On 19 February 2026, the President of Poland signed an amendment to the Act on the National Cybersecurity System, implementing the EU NIS2 Directive. The new regulations will enter into force on 3 April 2026 and will apply to a wide range of entities, estimated at over 30,000 organisations.

The scope of the Act is extensive and covers numerous sectors, including industry, chemicals, pharmaceuticals, healthcare, energy, food production, waste management and ICT-related entities. By 3 May 2026, the Minister of Digital Affairs will establish a list of essential and important entities. Subsequently, those entities will be required to carry out so-called self-identification and self-registration, in accordance with a schedule that has not yet been published. Self-identification, i.e. determining whether a given entity falls within the scope of NIS2 and the Act, is the first obligation and one we recommend undertaking as soon as possible.

The Act implementing NIS2 also introduces a number of obligations for entities within its scope, including the implementation of an information security management system. This covers, in particular, the development of business continuity procedures, incident handling processes and the conduct of audits, as well as the implementation of appropriate documentation and technical measures, and the provision of staff training. Entities that, as of 3 April 2026, meet the criteria to be classified as essential or important will be required to comply with these obligations by 3 April 2027.

Penalties for non-compliance are significant: up to EUR 10m or 2 % of annual turnover for essential entities, and up to EUR 7m or 1.4 % of annual turnover for important entities. Notably, financial liability may also extend to members of the entity's management.

On 5 February 2026, the President of the Personal Data Protection Office (PUODO) issued a decision imposing a fine exceeding PLN 11m on a courier company. During the inspection, the supervisory authority identified two infringements of the GDPR.
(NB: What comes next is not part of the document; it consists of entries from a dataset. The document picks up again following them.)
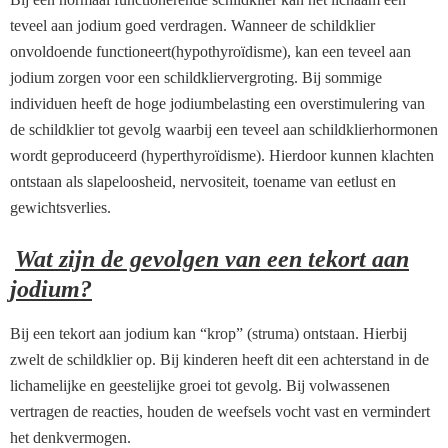
teveel aan jodium goed verdragen. Wanneer de schildklier
onvoldoende functioneert(hypothyroïdisme), kan een teveel aan
jodium zorgen voor een schildkliervergroting. Bij sommige
individuen heeft de hoge jodiumbelasting een overstimulering van
de schildklier tot gevolg waarbij een teveel aan schildklierhormonen
wordt geproduceerd (hyperthyroïdisme). Hierdoor kunnen klachten
ontstaan als slapeloosheid, nervositeit, toename van eetlust en
gewichtsverlies.
Wat zijn de gevolgen van een tekort aan
jodium?
Bij een tekort aan jodium kan “krop” (struma) ontstaan. Hierbij
zwelt de schildklier op. Bij kinderen heeft dit een achterstand in de
lichamelijke en geestelijke groei tot gevolg. Bij volwassenen
vertragen de reacties, houden de weefsels vocht vast en vermindert
het denkvermogen.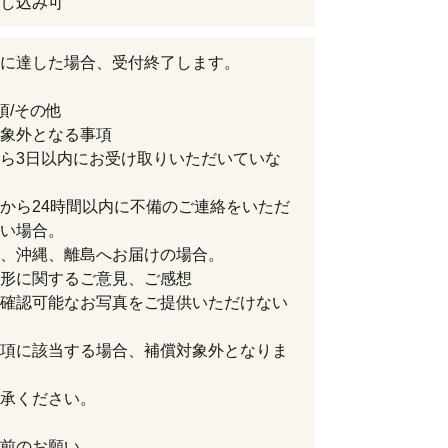
し込み可
に達した場合、受付終了します。
項/その他
象外となる事項
ら3日以内にお受け取りいただいていな
から24時間以内に不備のご連絡をいただ
い場合。
、沖縄、離島へお届けの場合。
形に関するご意見、ご感想
確認可能なお写真をご提供いただけない
項に該当する場合、補償対象外となりま
承ください。
前のお願い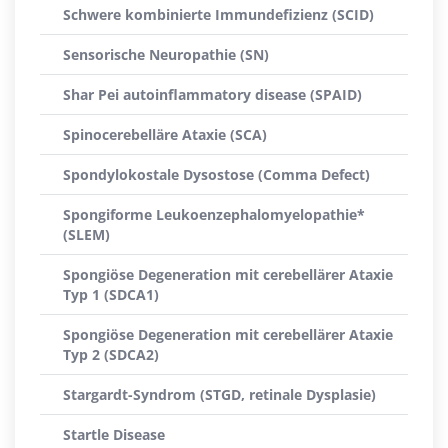
Schwere kombinierte Immundefizienz (SCID)
Sensorische Neuropathie (SN)
Shar Pei autoinflammatory disease (SPAID)
Spinocerebelläre Ataxie (SCA)
Spondylokostale Dysostose (Comma Defect)
Spongiforme Leukoenzephalomyelopathie*
(SLEM)
Spongiöse Degeneration mit cerebellärer Ataxie
Typ 1 (SDCA1)
Spongiöse Degeneration mit cerebellärer Ataxie
Typ 2 (SDCA2)
Stargardt-Syndrom (STGD, retinale Dysplasie)
Startle Disease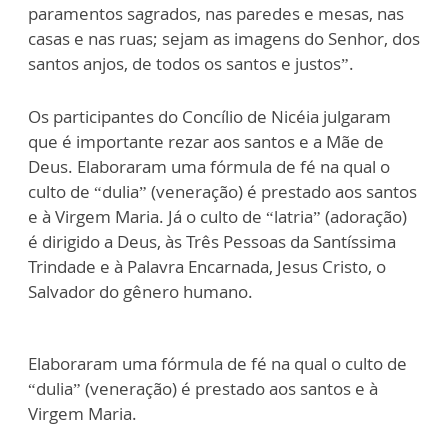
paramentos sagrados, nas paredes e mesas, nas
casas e nas ruas; sejam as imagens do Senhor, dos
santos anjos, de todos os santos e justos”.
Os participantes do Concílio de Nicéia julgaram
que é importante rezar aos santos e a Mãe de
Deus. Elaboraram uma fórmula de fé na qual o
culto de “dulia” (veneração) é prestado aos santos
e à Virgem Maria. Já o culto de “latria” (adoração)
é dirigido a Deus, às Três Pessoas da Santíssima
Trindade e à Palavra Encarnada, Jesus Cristo, o
Salvador do gênero humano.
Elaboraram uma fórmula de fé na qual o culto de
“dulia” (veneração) é prestado aos santos e à
Virgem Maria.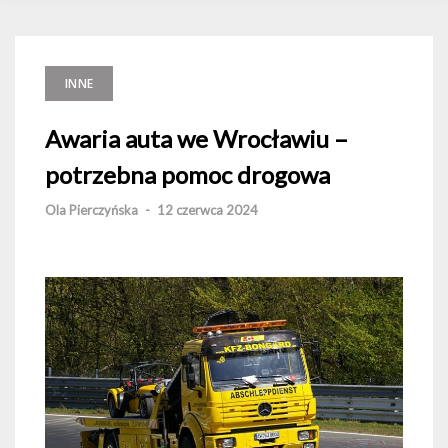
INNE
Awaria auta we Wrocławiu –
potrzebna pomoc drogowa
Ola Pierczyńska
-
12 czerwca 2024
The courier company outsourced the transport of parcels between its branches to external carriers. However, it failed to conclude data processing agreements with those carriers. As noted by the PUODO, carriers gain access to personal data contained on shipment labels, for example during loading and unloading. By transporting parcels, they act on behalf of the courier company and for its purposes, therefore qualifying as data processors. In such cases, a data processing agreement is required, and failure to conclude one constitutes a breach of the GDPR. For this infringement, the PUODO imposed a fine of PLN 6,251,000.

The second infringement concerned the lack of proper authorisation. After completing data protection training, employees received an automatically generated document from the IT system suggesting it constituted authorisation to process personal data. However, the document did not indicate the name of the authorised employee, nor did it contain the signature of a person authorised to grant such permissions. Moreover, the company failed to designate a person authorised to issue such authorisations, despite such a requirement being set out in its internal policies. For this infringement, the PUODO imposed a fine of PLN 5,209,000.

On 19 February 2026, the PUODO imposed a fine on a company operating a food delivery platform. The company required users to provide scans or photos of identity documents in cases of suspected fraud – for example, when a courier reported an attempted order theft, the use of counterfeit money, suspected transport of illegal substances, or a mismatch between payment card details and user data.

The company argued that such processing was based on its legitimate interest, namely verifying user identity in cases of suspected fraud. However, the supervisory authority found this justification insufficient. In its view, processing detailed and sensitive data such as that contained in identity documents is permissible only where explicitly authorised by law (e.g. under anti-money laundering regulations). As the platform is not an obliged entity under AML regulations, it is not entitled to collect such data. Consequently, the PUODO imposed a fine of nearly PLN 6m.